> What needs to be done
Return the full set of entries below exactly, leaving every image out.

> Data under study

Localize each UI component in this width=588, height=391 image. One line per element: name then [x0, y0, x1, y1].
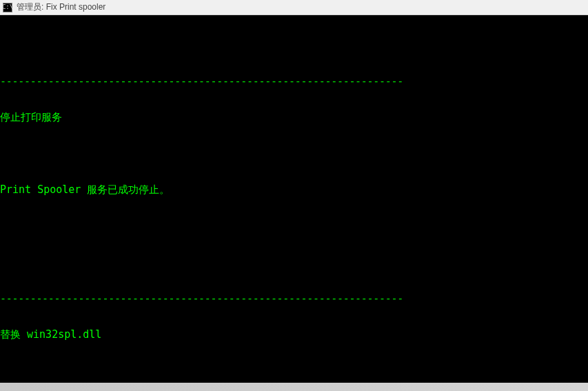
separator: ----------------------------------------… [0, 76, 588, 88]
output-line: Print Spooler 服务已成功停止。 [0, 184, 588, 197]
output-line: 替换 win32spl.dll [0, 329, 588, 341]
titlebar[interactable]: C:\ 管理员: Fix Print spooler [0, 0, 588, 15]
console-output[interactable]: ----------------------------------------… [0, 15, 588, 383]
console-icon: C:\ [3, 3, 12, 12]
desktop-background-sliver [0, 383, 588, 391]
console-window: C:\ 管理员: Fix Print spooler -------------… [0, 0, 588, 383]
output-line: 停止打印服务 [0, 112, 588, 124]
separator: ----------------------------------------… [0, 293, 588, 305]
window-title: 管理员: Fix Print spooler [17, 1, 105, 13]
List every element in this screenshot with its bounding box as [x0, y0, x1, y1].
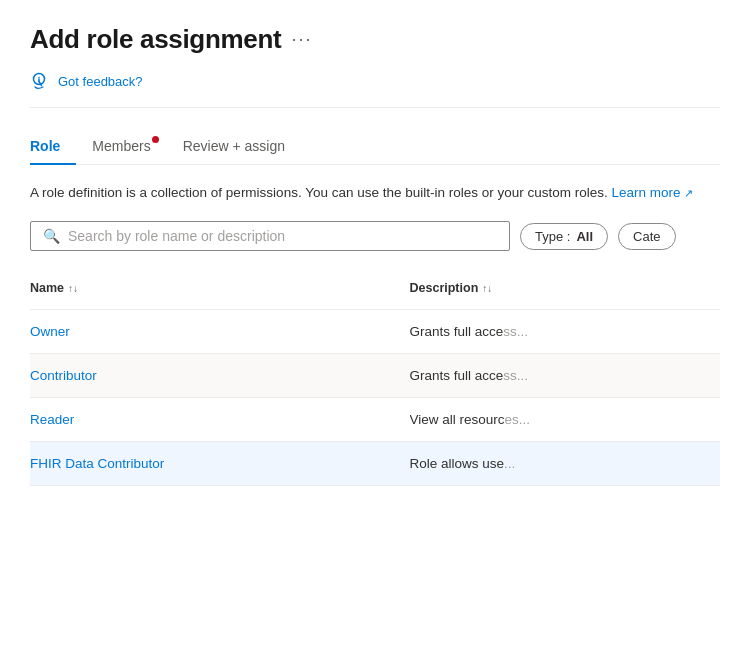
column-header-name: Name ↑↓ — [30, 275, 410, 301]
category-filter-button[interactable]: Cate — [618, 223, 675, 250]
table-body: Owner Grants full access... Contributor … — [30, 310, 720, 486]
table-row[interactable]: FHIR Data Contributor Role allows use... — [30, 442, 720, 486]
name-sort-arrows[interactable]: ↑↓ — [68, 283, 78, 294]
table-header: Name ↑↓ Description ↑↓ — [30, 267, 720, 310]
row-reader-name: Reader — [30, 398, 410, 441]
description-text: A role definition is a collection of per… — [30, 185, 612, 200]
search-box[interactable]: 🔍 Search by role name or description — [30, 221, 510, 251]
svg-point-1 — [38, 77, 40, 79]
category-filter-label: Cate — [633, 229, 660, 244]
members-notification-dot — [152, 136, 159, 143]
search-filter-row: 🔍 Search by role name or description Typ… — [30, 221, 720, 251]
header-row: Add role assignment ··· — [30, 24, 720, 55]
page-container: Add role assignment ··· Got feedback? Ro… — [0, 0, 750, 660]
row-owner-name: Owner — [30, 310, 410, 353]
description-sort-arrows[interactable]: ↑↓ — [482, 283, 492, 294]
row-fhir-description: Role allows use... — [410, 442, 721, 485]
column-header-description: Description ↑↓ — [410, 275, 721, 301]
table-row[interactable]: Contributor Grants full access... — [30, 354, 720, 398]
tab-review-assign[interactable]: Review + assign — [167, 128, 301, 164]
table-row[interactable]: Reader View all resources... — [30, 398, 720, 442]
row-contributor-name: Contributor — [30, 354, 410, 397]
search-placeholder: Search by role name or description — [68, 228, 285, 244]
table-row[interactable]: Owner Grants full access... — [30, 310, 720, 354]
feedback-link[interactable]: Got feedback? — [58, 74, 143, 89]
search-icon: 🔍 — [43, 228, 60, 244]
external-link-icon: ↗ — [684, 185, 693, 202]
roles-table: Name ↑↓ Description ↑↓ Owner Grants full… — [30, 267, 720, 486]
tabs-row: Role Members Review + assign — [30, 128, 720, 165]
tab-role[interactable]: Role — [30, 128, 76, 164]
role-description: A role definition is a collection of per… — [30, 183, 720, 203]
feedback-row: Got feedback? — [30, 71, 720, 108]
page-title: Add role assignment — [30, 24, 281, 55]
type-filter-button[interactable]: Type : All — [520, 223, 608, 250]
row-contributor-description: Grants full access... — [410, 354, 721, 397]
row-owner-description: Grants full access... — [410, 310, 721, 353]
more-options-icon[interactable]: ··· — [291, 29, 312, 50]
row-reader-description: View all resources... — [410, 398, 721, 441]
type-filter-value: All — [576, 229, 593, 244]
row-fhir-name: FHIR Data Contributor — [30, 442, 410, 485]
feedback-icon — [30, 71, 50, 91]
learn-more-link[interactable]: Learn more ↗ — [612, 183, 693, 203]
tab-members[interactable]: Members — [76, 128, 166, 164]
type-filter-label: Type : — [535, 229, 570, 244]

> Reply to the task
Localize each UI component in this width=588, height=391 image. One line per element: name then [x0, y0, x1, y1].
separator: ----------------------------------------… [0, 76, 588, 88]
output-line: Print Spooler 服务已成功停止。 [0, 184, 588, 197]
output-line: 替换 win32spl.dll [0, 329, 588, 341]
titlebar[interactable]: C:\ 管理员: Fix Print spooler [0, 0, 588, 15]
console-output[interactable]: ----------------------------------------… [0, 15, 588, 383]
console-icon: C:\ [3, 3, 12, 12]
desktop-background-sliver [0, 383, 588, 391]
console-window: C:\ 管理员: Fix Print spooler -------------… [0, 0, 588, 383]
output-line: 停止打印服务 [0, 112, 588, 124]
separator: ----------------------------------------… [0, 293, 588, 305]
window-title: 管理员: Fix Print spooler [17, 1, 105, 13]
List every element in this screenshot with its bounding box as [x0, y0, x1, y1].
column-header-name: Name ↑↓ — [30, 275, 410, 301]
category-filter-button[interactable]: Cate — [618, 223, 675, 250]
table-body: Owner Grants full access... Contributor … — [30, 310, 720, 486]
table-row[interactable]: FHIR Data Contributor Role allows use... — [30, 442, 720, 486]
name-sort-arrows[interactable]: ↑↓ — [68, 283, 78, 294]
table-header: Name ↑↓ Description ↑↓ — [30, 267, 720, 310]
row-reader-name: Reader — [30, 398, 410, 441]
description-text: A role definition is a collection of per… — [30, 185, 612, 200]
search-box[interactable]: 🔍 Search by role name or description — [30, 221, 510, 251]
svg-point-1 — [38, 77, 40, 79]
category-filter-label: Cate — [633, 229, 660, 244]
members-notification-dot — [152, 136, 159, 143]
search-filter-row: 🔍 Search by role name or description Typ… — [30, 221, 720, 251]
header-row: Add role assignment ··· — [30, 24, 720, 55]
page-container: Add role assignment ··· Got feedback? Ro… — [0, 0, 750, 660]
row-owner-name: Owner — [30, 310, 410, 353]
description-sort-arrows[interactable]: ↑↓ — [482, 283, 492, 294]
row-fhir-description: Role allows use... — [410, 442, 721, 485]
column-header-description: Description ↑↓ — [410, 275, 721, 301]
table-row[interactable]: Contributor Grants full access... — [30, 354, 720, 398]
tab-review-assign[interactable]: Review + assign — [167, 128, 301, 164]
table-row[interactable]: Reader View all resources... — [30, 398, 720, 442]
row-contributor-name: Contributor — [30, 354, 410, 397]
search-placeholder: Search by role name or description — [68, 228, 285, 244]
table-row[interactable]: Owner Grants full access... — [30, 310, 720, 354]
feedback-link[interactable]: Got feedback? — [58, 74, 143, 89]
search-icon: 🔍 — [43, 228, 60, 244]
external-link-icon: ↗ — [684, 185, 693, 202]
roles-table: Name ↑↓ Description ↑↓ Owner Grants full… — [30, 267, 720, 486]
tabs-row: Role Members Review + assign — [30, 128, 720, 165]
tab-role[interactable]: Role — [30, 128, 76, 164]
role-description: A role definition is a collection of per… — [30, 183, 720, 203]
feedback-row: Got feedback? — [30, 71, 720, 108]
page-title: Add role assignment — [30, 24, 281, 55]
type-filter-button[interactable]: Type : All — [520, 223, 608, 250]
row-contributor-description: Grants full access... — [410, 354, 721, 397]
row-owner-description: Grants full access... — [410, 310, 721, 353]
more-options-icon[interactable]: ··· — [291, 29, 312, 50]
row-reader-description: View all resources... — [410, 398, 721, 441]
type-filter-value: All — [576, 229, 593, 244]
row-fhir-name: FHIR Data Contributor — [30, 442, 410, 485]
feedback-icon — [30, 71, 50, 91]
learn-more-link[interactable]: Learn more ↗ — [612, 183, 693, 203]
tab-members[interactable]: Members — [76, 128, 166, 164]
type-filter-label: Type : — [535, 229, 570, 244]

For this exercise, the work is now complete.